The male version is called a "Basic Bro". I did not extensively research this, but I suspect they are that new breed of fellows I see walking around with shoes but no socks.

There is an ugly undercurrent to the Basic Bitch label, even if you do not consider the epithet in the second half of it.

Basic is such an insidiously unloaded term that it can be loaded up with any ammunition of choice - contempt for a fermented dessert, sweet drink or tired saying - and launched as a salvo at someone else's intrinsic worth. Public shaming is an ancient concept, but this is the most arbitrary and pointless variation that I have seen.

This derision of conformity is also as dated as ordering only eggs Benedict at brunch - apparently another Basic thing. (What people have against Hollandaise sauce, I don't know).

In the '40s, the traditional crowd was called "square". By the '90s, people with boring and suburban tastes were called "beige".

In the noughties, there was an evolution in the name-calling. The popular girls who dressed and behaved alike in Mean Girls were called "the Plastics" - they were the titular villains, not the bullied. So, this was the turning point where the indie crowd and the unpopular started to take back the conversation.

With the Basic insult, we have come full circle - to be innocently trendy is now uncool. (To be merely uncool is still uncool, as of print-time).

We have become people with an intolerance for anything that is too visible. Does it make sense to anyone that both hipsters - taunted for trying to be different - and Basic girls - sneered at for trying to fit in - are considered fair game?

You can't be anything now without incurring loathing. We have all become mean girls. No wonder Ms Swift sang "Haters gonna hate, hate, hate, hate, hate".

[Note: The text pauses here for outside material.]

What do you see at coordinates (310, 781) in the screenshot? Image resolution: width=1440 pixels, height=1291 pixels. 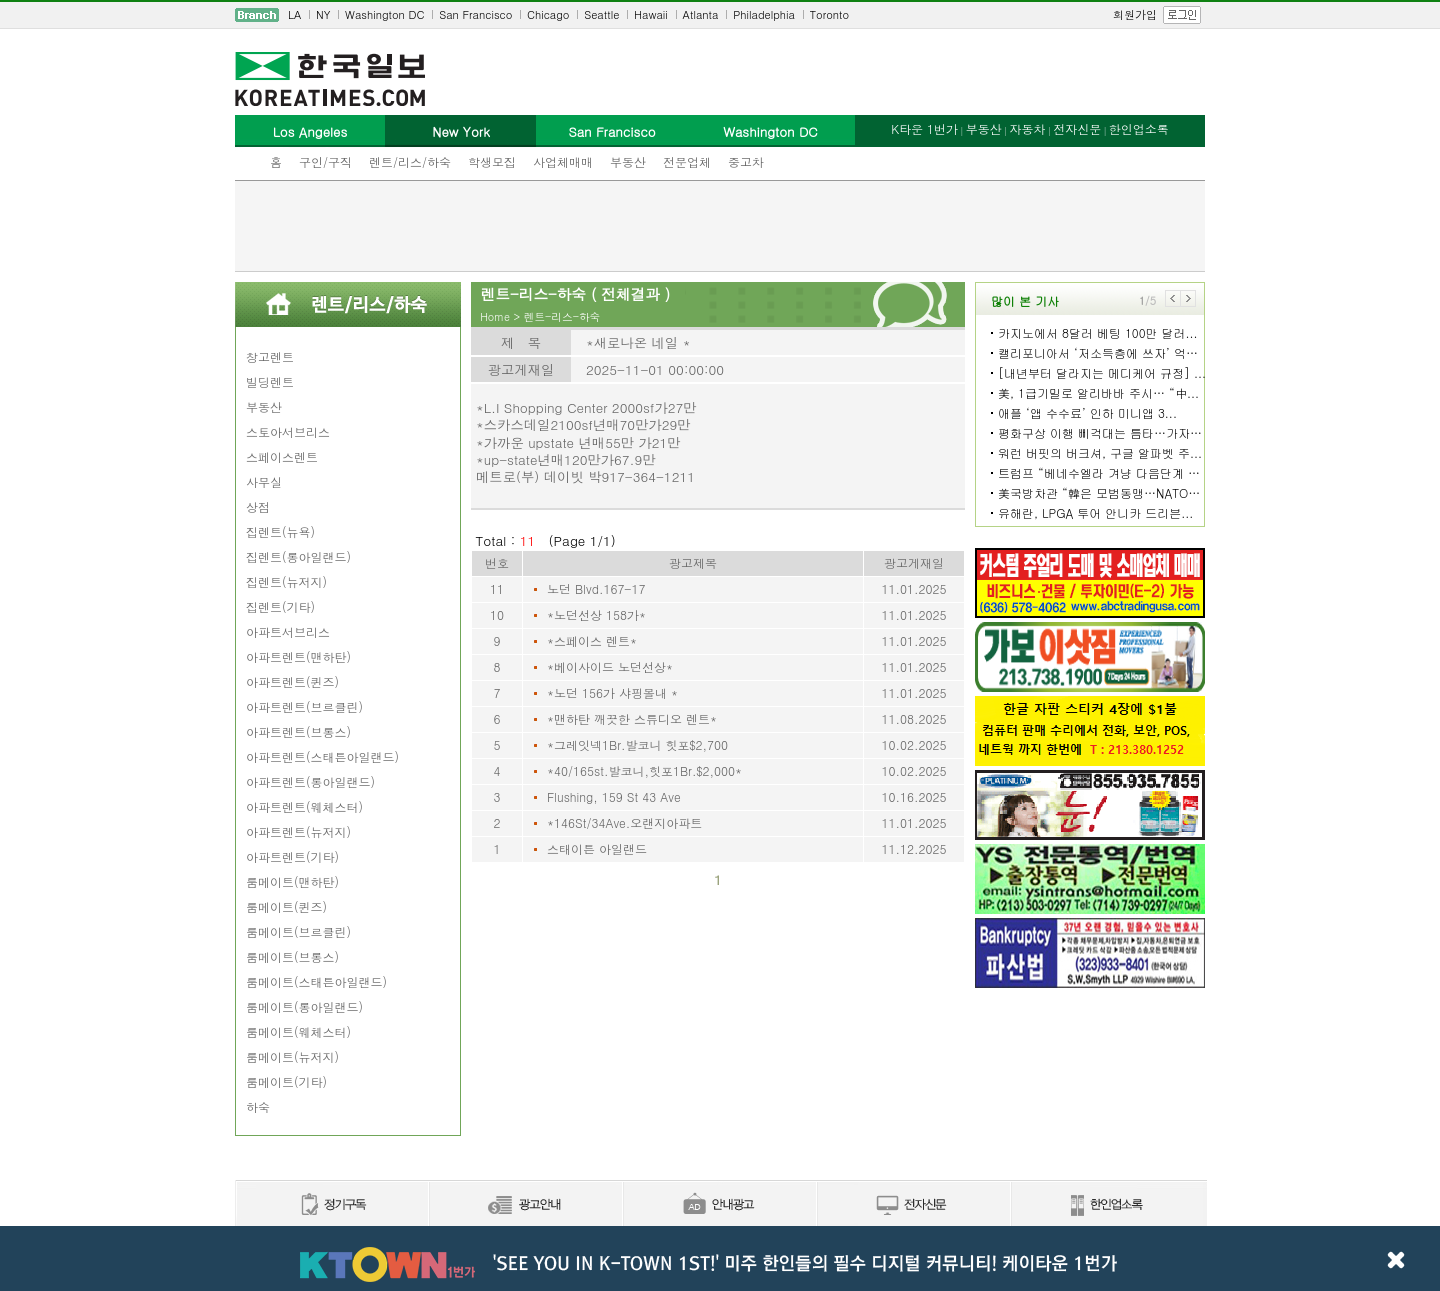 I see `아파트렌트(롱아일랜드)` at bounding box center [310, 781].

It is difficult to decide if we would have reached this judgmental nadir without the Internet. Perhaps we would have simply found another medium with which to efficiently bully others.

The prevailing theory is that the Internet merely magnifies existing base behaviour. But, so what? It's an unhelpful observation.

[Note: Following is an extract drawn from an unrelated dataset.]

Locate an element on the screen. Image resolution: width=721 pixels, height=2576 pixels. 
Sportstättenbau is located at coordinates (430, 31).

Five years ago, it was possible to think of the Internet and real life as two distinct things. Today, the Internet is real life. It's no longer necessary to say you've hurt someone online, like it didn't count. You've simply hurt someone.

In fact, what happens online now carries more weight than anything said in private. Without the hivemind of the Internet to distort events and compress it into a GIF image, did something even really happen?

There are other consequences, too. It has become harder to exercise your own mind on anything, with all the noise a million faceless and baying netizens are making. The most valid opinion now is the most easily digestible one, the one fine-tuned to get the most upvotes and most likes even if it is structurally unsound.

It is even trickier to express your made-up mind, because another million faceless and baying netizens will disagree with you, dig up your home address and make police reports. Everybody loses, except for the lawyers.

The day will soon come when no one will remember how to exist outside the Internet, for there will be no "outside".

How will it end? I don't know. I look forward to a global outage of servers one day. Bored and confused, we will bludgeon each other to death with our selfie sticks. We will beat the tar out of the hipsters, kick the crap out of the Basics, hunt Twilight fans into extinction, kill the jocks, nerds, geeks, scenesters, old people - until all of mankind is obliterated. But it will be OK. If there is no photo of it on Instagram, it never happened. We never happened.

*I'm aware that I'm several years late to this scintillating term. I'm a grumpy codger who was also only made aware of One Direction's existence last month, and now wish I could repurpose that part of my brain for retaining my grocery list.